Zoals ik minstens ieder jaar wel een keer doe had ik een paar weken geleden mijn ouwe makkers Nico, Wessel en Gijs gemaild met de vraag of we weer eens konden afspreken voor een kleine reünie. We zien elkaar buiten dat soort gelegenheden eigenlijk zelden, behalve Nico en ik, dus het is altijd weer gezellig om weer eens bij te praten. Alleen gaat het de afgelopen jaren steeds minder over muziek en steeds meer over familie en gezondheid, maar zo gaat dat nu eenmaal.
Deze keer hadden we afgesproken bij strandrestaurant Zomers in Katwijk, met eigenlijk als enige reden dat er sliptongetjes op het menu staan. Vroeger gingen we altijd naar De Westerkim die tegenwoordig Surf & Beach heet, maar de laatste keer stonden er geen slibtongetjes meer op het menu en dat is nog steeds het geval. Typisch geval van jammer dan, want die sliptongetjes zijn juist onderdeel van onze jaarlijkse traditie.
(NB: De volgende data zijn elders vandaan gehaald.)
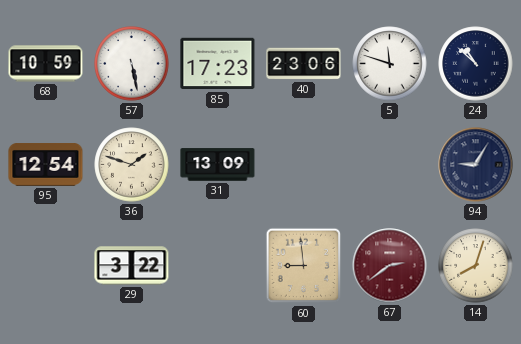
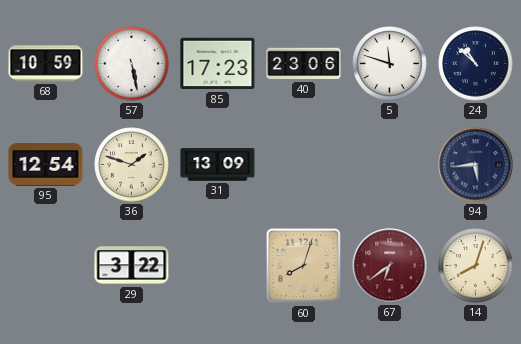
94: 9:05 -> 5:44
60: 8:59 -> 8:03
67: 2:39 -> 6:39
Gisteren kwam er nog een kleine kink in de kabel toen Gijs zich afmeldde met de mededeling dat hij positief was getest op Corona, maar we besloten het samenzijn toch maar door te laten gaan. Zonder Gijs dus weliswaar, maar het is nog vroeg in de zomer dus we spraken af om over een week of wat nog een keer af te spreken. Het werd weer ouderwets gezellig met z’n drieën, maar we bleven niet lang zitten bij Zomers. De wind op het terras werd in de loop van de avond zo fris dat we besloten om maar naar de Bankijkerweg te verkassen, waar we in onze serre beschut van de inmiddels koude noordenwind nog een paar afzakkertjes namen.
Maar voordat we vertrokken bij Zomers was er nog een onaangename verrassing voor Nico. Een meeuw had zijn achter het restaurant geparkeerde fiets ondergescheten, en met name het zadel was flink geraakt.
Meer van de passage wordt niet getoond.